During this time, when families are wounded and weary, it can be easier to simply hope and pray that the responsible party will “do the right thing,” accept responsibility, and compensate the family for the injuries it caused. Unfortunately, that does not occur often enough. Most often, the civil justice system is the only recourse that injury victims have against negligent corporations and profit motivated insurance companies.
Corporations and insurance companies that put profits ahead of public safety often refuse to acknowledge their mistakes and accept responsibility. These companies deny legitimate personal injury claims for as long as possible in hopes that weary families will eventually give up and settle for less than they deserve. Insurance companies attempt to manipulate the court system to prolong the process and protect their profits at the expense of personal injury victims.
Unfortunately, special interest groups have spent millions of dollars attacking personal injury victims and the lawyers that represent them in their fight against corporate negligence. Injury victims who file suit are often portrayed as greedy opportunists who are attempting to take advantage of their own misfortune in hopes of getting rich quick. Corporations and insurance companies have funded this myth in hopes of influencing potential jurors that may eventually be called upon to judge their acts and/or omissions at trial.
We as trial lawyers, often make this myth too easy to believe. Over the years, the cheesy lawyers on television commercials replaced Atticus Finch as the symbol of our profession. I must admit that I have been fooled by alleged personal injury victims that turn out to be nothing more than two bit scam artists. Nothing makes me madder.

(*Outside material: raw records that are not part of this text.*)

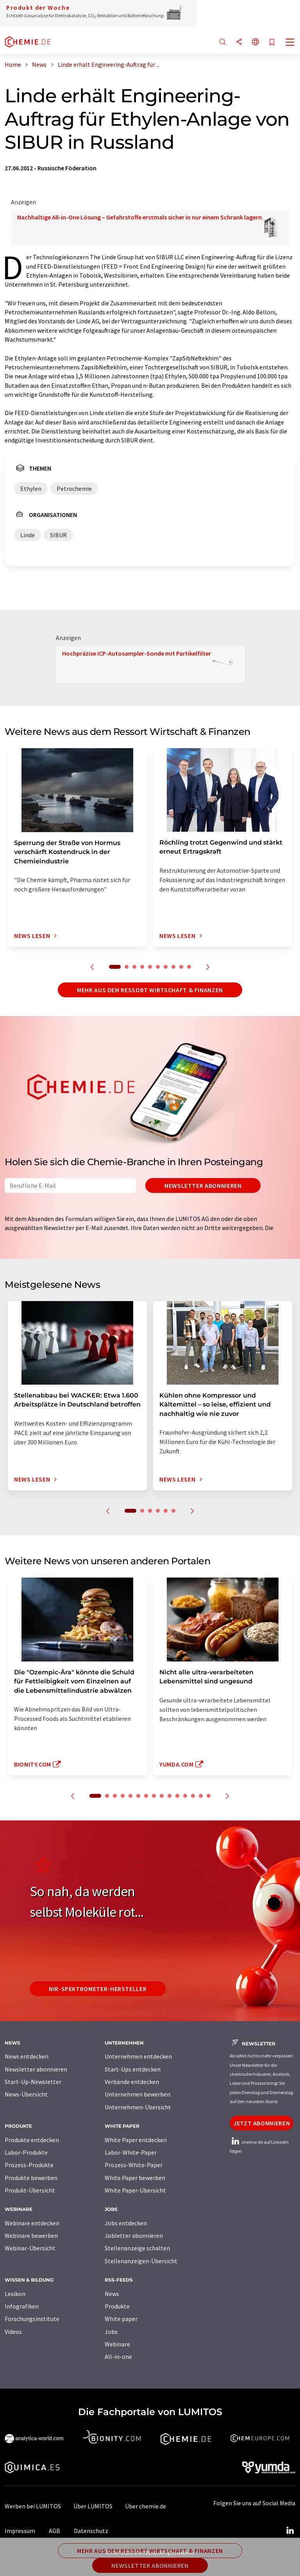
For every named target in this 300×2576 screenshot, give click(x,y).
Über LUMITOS (92, 2506)
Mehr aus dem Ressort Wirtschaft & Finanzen (150, 990)
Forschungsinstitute (32, 2319)
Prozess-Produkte (29, 2165)
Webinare (117, 2344)
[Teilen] (239, 42)
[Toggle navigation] (290, 43)
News (112, 2294)
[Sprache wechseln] (255, 42)
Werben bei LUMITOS (33, 2506)
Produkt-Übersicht (30, 2190)
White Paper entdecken (136, 2140)
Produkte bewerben (31, 2178)
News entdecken (26, 2056)
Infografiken (22, 2306)
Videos (13, 2331)
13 (193, 1796)
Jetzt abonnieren (261, 2123)
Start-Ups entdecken (133, 2069)
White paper (121, 2319)
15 (209, 1796)
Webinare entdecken (32, 2223)
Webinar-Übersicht (30, 2248)
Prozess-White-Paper (133, 2165)
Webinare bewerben (31, 2235)
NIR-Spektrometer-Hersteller (97, 1989)
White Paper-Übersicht (135, 2190)
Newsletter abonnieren (202, 1185)
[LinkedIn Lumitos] (289, 2531)
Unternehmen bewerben (137, 2094)
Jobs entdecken (126, 2223)
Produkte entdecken (32, 2140)
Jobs (111, 2331)
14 (201, 1796)
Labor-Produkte (26, 2152)
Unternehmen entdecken (138, 2056)
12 (185, 1796)
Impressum (20, 2531)
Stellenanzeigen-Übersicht (141, 2261)
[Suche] (222, 42)
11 (177, 1796)
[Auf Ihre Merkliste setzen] (271, 42)
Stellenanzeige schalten (137, 2248)
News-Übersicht (26, 2094)
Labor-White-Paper (131, 2152)
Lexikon (15, 2294)
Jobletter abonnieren (134, 2235)
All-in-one (118, 2356)
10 (189, 967)
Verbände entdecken (132, 2082)
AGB (54, 2531)
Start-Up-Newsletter (33, 2082)
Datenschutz (91, 2531)
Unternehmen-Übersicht (138, 2107)
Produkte (117, 2306)
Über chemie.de (145, 2506)
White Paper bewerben (135, 2178)
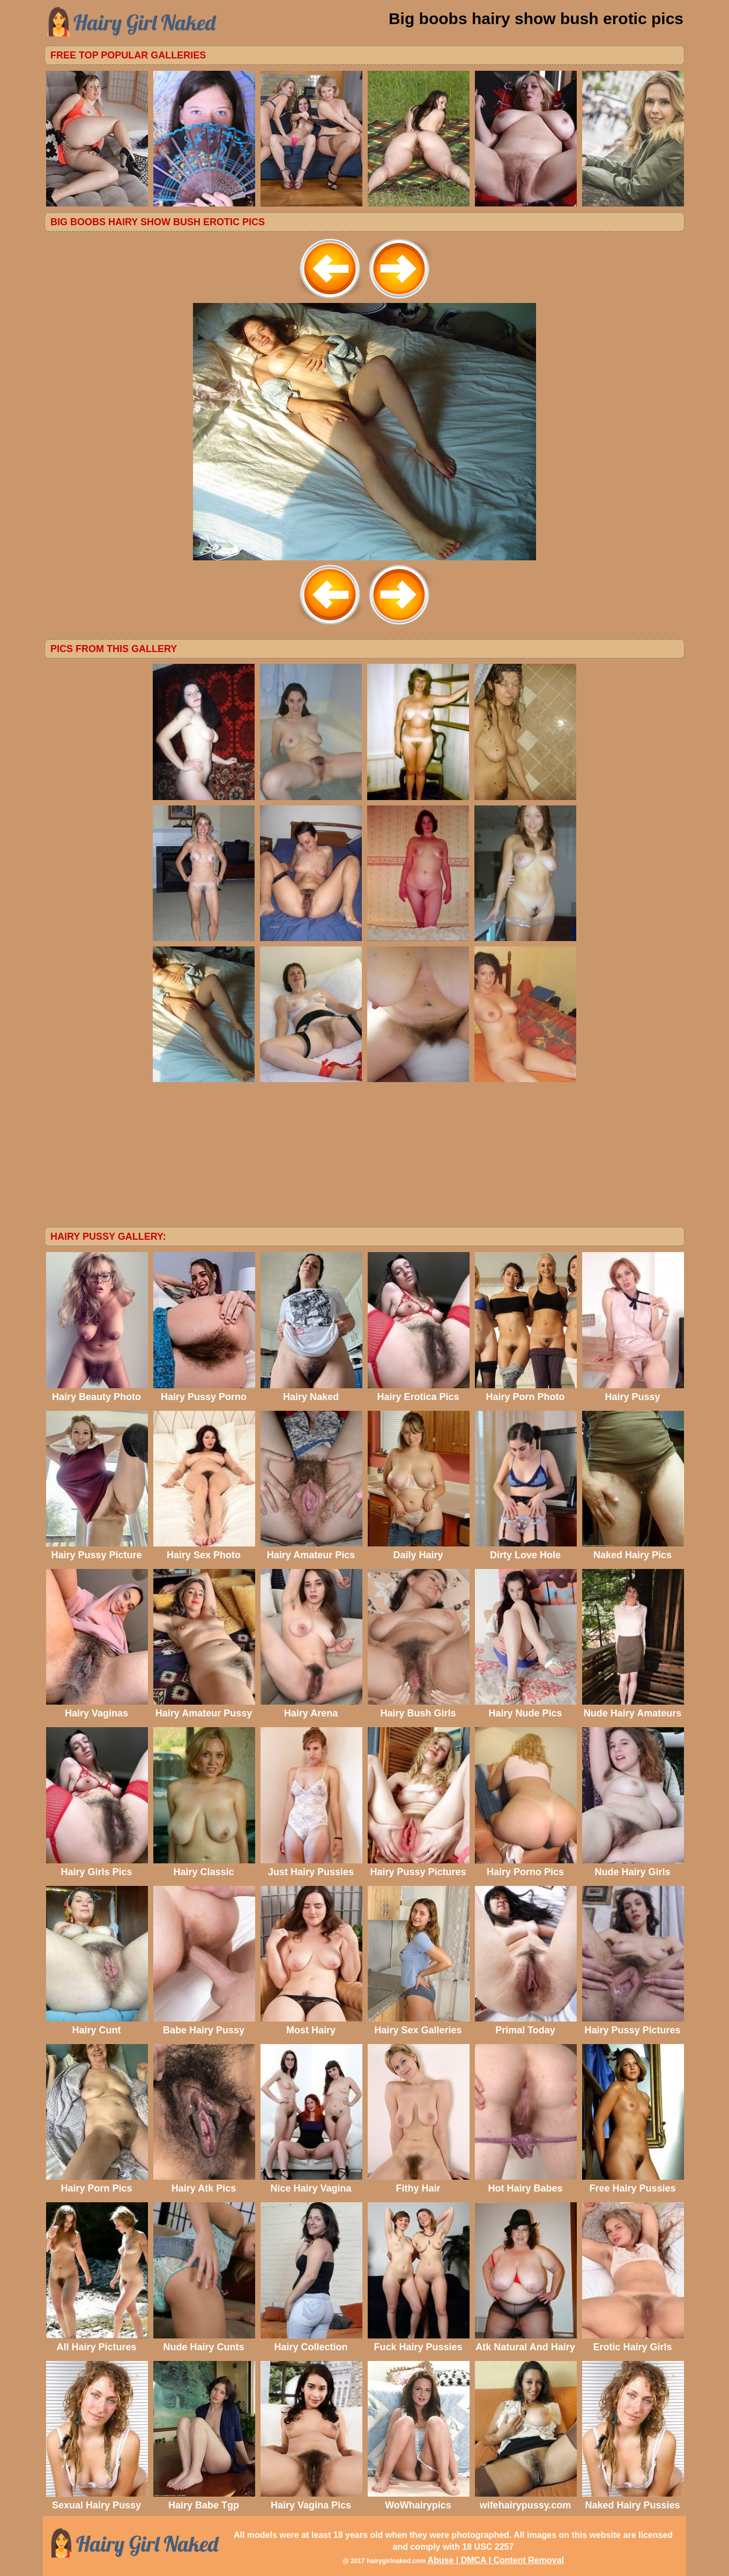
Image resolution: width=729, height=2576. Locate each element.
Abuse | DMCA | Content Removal (495, 2560)
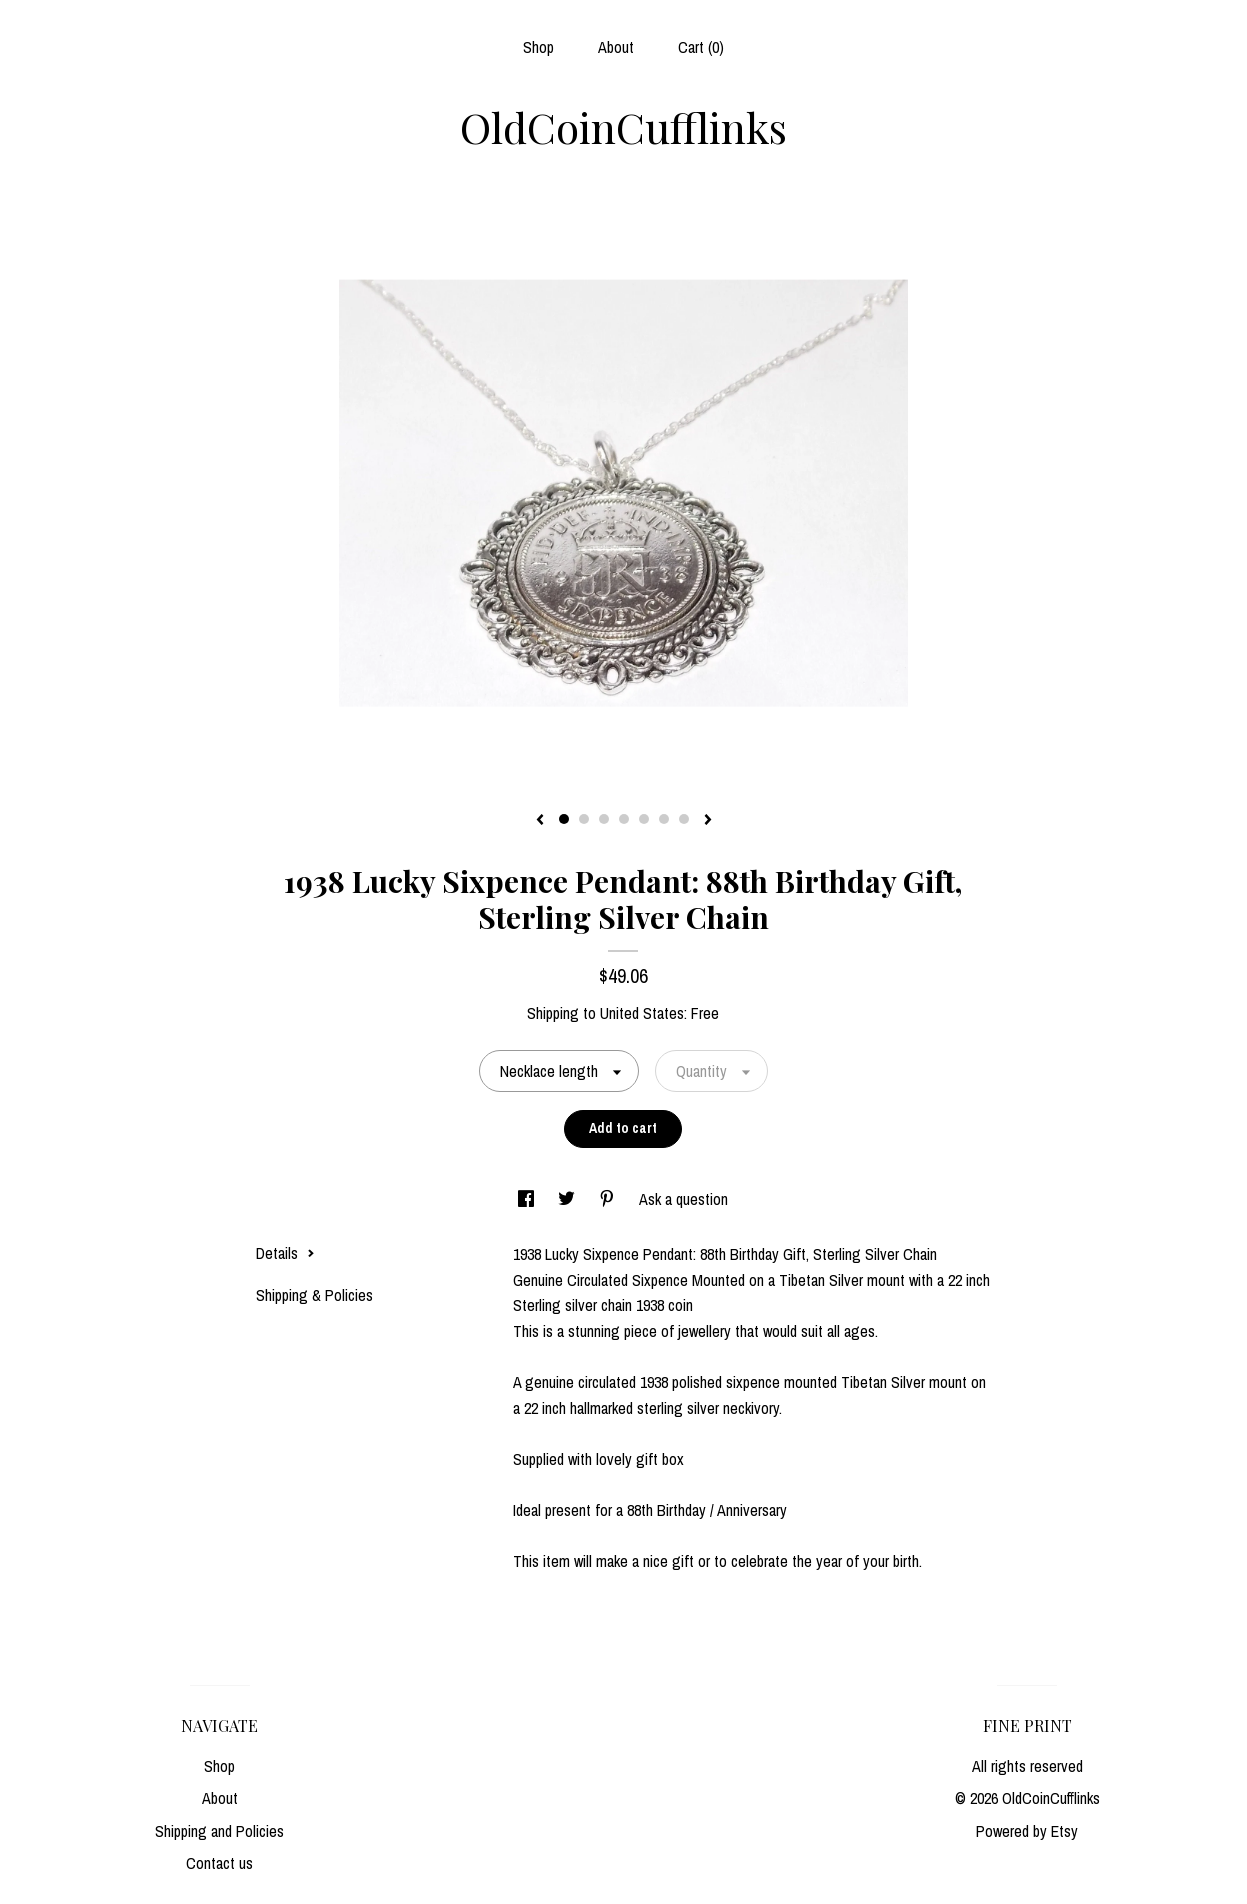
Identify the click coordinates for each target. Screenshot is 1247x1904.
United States (642, 1013)
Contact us (219, 1863)
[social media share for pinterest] (609, 1199)
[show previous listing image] (540, 821)
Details (285, 1253)
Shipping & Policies (314, 1295)
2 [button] (584, 819)
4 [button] (624, 819)
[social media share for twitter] (568, 1199)
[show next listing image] (708, 821)
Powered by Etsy (1027, 1831)
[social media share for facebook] (528, 1199)
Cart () (701, 47)
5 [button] (644, 819)
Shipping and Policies (219, 1831)
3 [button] (604, 819)
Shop (538, 47)
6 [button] (664, 819)
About (616, 47)
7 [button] (684, 819)
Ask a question (683, 1199)
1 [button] (564, 819)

Because over 99 percent of my clients are the underdogs of the civil justice system that we should all pull for. They are not greedy opportunists. I have had the privilege of representing brave families, who when faced with tremendous adversity, have had the courage to fight back to secure the resources they need to reclaim their lives. In fighting back, these underdogs have forced negligent corporations and profit motivated insurance companies to “do the right thing” for both themselves and sometimes for all of us. Because many underdogs have dared to use our civil justice system to fight back, we enjoy safe drinking water, cars with seat belts, and products with warning labels.
On the 8-year anniversary of Steve Gleason’s blocked punt, we remember one of our finest underdogs. An underdog that helped renew the spirit of a region in a single physical feat. An underdog that inspires us all to keep slinging rocks at even the mightiest of giants.